Em novembro de 2014, Duarte Lima foi condenado em Portugal a dez anos de prisão efetiva por burla qualificada e branqueamento de capitais, no âmbito do Caso Homeland, relacionado com crédito obtido no Banco Português de Negócios (BPN) para compra de terrenos em Oeiras.

Duarte Lima vai ser julgado em Portugal pelo homicídio de Rosalina Ribeiro.

O advogado brasileiro que defende Duarte Lima no processo em que o ex-deputado é acusado de homícidio vai recorrer para o Superior Tribunal de Justiça de Brasília contra a decisão de um tribunal do Rio de Janeiro de remeter para Portugal o julgamento do homicídio de Rosalina Ribeiro. Certo é que a pena máxima para homicídio em Portugal são 25 anos de cadeia, enquanto no Brasil são 30.

O coletivo que analisou este caso, os juízes Monica Tolledo de Oliveira, Antonio Carlos Nascimento Amado e Suimei Meira Cavalieri (relatora), teve ainda em conta as preocupações do juiz de primeira instância, Ricardo Pinheiro, sobre o facto de a investigação ter sido conduzida num país e o julgamento e produção de prova acontecerem noutro.

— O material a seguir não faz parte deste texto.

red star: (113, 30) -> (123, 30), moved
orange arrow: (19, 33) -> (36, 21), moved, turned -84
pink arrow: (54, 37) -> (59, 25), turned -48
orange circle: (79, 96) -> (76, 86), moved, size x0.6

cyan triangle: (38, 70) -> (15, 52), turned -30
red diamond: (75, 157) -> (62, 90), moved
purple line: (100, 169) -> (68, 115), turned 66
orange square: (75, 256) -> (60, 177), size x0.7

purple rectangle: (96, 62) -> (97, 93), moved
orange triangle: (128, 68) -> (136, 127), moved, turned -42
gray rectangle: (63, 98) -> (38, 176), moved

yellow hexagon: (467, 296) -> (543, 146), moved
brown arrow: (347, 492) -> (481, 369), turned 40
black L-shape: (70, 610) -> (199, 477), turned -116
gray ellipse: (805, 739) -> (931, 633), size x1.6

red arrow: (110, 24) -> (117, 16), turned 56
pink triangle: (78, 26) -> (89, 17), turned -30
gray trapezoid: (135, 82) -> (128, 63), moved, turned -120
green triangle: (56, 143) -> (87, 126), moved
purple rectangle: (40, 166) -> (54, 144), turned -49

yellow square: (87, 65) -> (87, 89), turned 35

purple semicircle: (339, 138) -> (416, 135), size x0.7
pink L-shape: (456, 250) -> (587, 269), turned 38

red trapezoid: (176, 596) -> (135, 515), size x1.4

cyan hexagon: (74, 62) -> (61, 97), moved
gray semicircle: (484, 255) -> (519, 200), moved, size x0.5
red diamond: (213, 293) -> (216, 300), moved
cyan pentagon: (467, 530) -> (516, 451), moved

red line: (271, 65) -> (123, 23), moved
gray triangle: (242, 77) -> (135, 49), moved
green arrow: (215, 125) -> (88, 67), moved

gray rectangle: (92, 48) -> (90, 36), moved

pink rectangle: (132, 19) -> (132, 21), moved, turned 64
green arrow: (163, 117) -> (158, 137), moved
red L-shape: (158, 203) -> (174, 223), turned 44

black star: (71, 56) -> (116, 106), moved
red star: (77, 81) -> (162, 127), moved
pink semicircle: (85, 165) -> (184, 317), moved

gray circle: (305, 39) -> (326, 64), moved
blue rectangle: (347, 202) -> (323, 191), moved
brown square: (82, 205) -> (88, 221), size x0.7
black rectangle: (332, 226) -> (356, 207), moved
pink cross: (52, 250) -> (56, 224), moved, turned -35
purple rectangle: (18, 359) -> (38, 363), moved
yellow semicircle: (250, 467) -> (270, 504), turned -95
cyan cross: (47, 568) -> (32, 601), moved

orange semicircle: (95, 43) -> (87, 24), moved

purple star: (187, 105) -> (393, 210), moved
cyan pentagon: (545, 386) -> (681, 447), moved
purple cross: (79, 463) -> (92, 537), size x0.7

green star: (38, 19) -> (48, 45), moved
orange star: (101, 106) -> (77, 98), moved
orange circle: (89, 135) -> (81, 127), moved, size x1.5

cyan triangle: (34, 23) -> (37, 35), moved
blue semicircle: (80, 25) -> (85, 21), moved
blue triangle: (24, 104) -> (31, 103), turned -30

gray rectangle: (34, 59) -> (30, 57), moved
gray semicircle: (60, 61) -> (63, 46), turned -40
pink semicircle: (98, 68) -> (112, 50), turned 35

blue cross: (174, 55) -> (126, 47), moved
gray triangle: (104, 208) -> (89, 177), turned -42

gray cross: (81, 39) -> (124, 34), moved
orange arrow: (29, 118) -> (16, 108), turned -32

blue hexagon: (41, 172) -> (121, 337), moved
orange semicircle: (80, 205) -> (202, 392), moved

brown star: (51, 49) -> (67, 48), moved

Há cinco anos, o advogado português Germano Marques da Silva dizia que Duarte Lima preferiria ser julgado em Portugal, porque existia no Brasil uma "desonestidade total" em relação ao processo sobre a morte de Rosalina Ribeiro, antiga companheira do milionário Tomé Feteira.

O i indicou ainda que, "para salvaguardar que não haja problema na deslocação no processo, os autos foram encaminhados para a secretaria de Cooperação Internacional do Gabinete da Procuradoria-Geral da República, em Brasília, para que sejam adotadas providências pertinentes e a transferência seja analisada".

Em 2011, Duarte Lima foi formalmente constituído arguido e o processo arrasta-se desde essa altura.

Em maio do ano passado, o Tribunal de Saquarema considerou que "quanto à autoria, finda a instrução da prova, ouvidas as testemunhas de acusação, restaram evidenciados indícios de autoria e delitiva por parte do réu". A acusação portuguesa diz que o antigo deputado se apropriou ilegitimamente do dinheiro que era de Rosalina Ribeiro. E o coletivo do Tribunal de Justiça do Rio de Janeiro refere mesmo no acórdão que estas provas, que estão em Portugal, são importantes para o julgamento do assassinato. Mas decidiu transferir o processo para Portugal, caso contrário o ex-deputado português poderá sair impune do crime de que é acusado.